This story actually does have a title, but I intend to submit it to WoTF so I have to keep the title hidden for now. Aside from any comments you have, please see my question at the end of the first 13.


-----------------
Her titanium forearm strut. Spoons, forks, and knives fused together into warped balls of silver. A twisted chandelier stripped of its crystal trinkets. Clouds of fine china, shattered or vaporized. All floated past M.A.D.A. and across the perforated canvas of space, spreading out from the epicenter of the explosion she’d detonated.

The wrecked contents of Paradise Fugue’s banquet bubble spiraled out from the corporate luxury cruiser’s aft as it barrel-rolled through space.
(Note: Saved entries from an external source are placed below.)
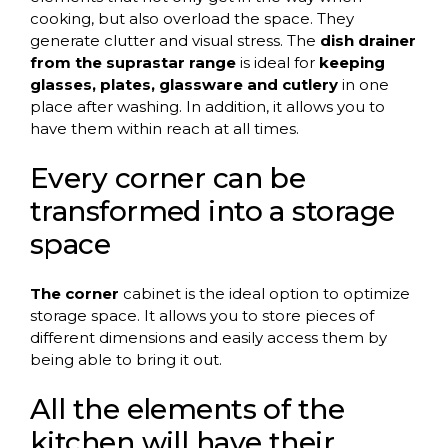
cooking, but also overload the space. They
generate clutter and visual stress. The
dish drainer
from the suprastar range
is ideal for
keeping
glasses, plates, glassware
and cutlery
in one
place after washing. In addition, it allows you to
have them within reach at all times.
Every corner can be
transformed into a storage
space
The corner
cabinet is the ideal option to optimize
storage space. It allows you to store pieces of
different dimensions and easily access them by
being able to bring it out.
All the elements of the
kitchen will have their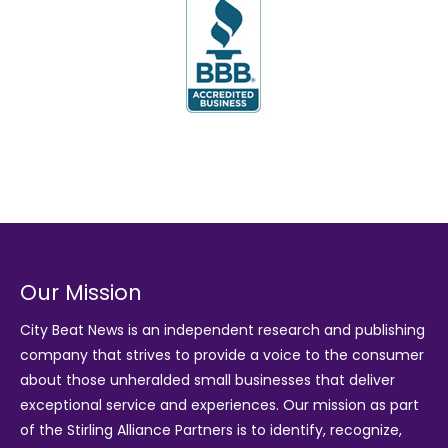
Our Mission
City Beat News is an independent research and publishing
company that strives to provide a voice to the consumer
about those unheralded small businesses that deliver
exceptional service and experiences. Our mission as part
of the
Stirling Alliance Partners
is to identify, recognize,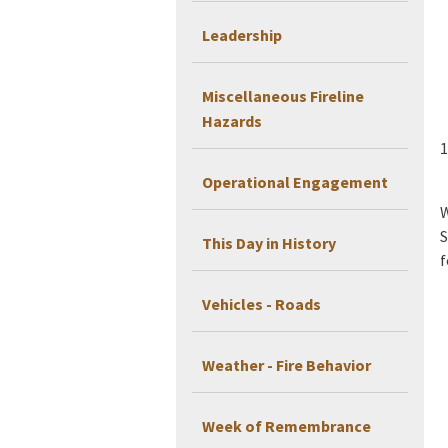
Leadership
Miscellaneous Fireline
Hazards
1
Operational Engagement
W
S
This Day in History
f
Vehicles - Roads
Weather - Fire Behavior
Week of Remembrance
Beyond the cloud of debris, a distant star blinked. Occam? Another blink, 1,500 milliseconds after the first. The flashing star split in two and the black expanded around them as they grew larger. Yes, she sighed, Occam approached.
--------


Thank you for reading. My main question, probably hard to answer from just 13 lines, is if this story ought to start just before the event implied in the end of the first paragraph (the detonation that ruptured the Paradise Fugue). On the one hand, it'd give the story a more active start, but on the other, the event is actually tangential to the main story arc. At best, it'd establish 'the normal' for the protagonist, at worst it might make the story needlessly long.

[This message has been edited by Osiris (edited July 28, 2011).]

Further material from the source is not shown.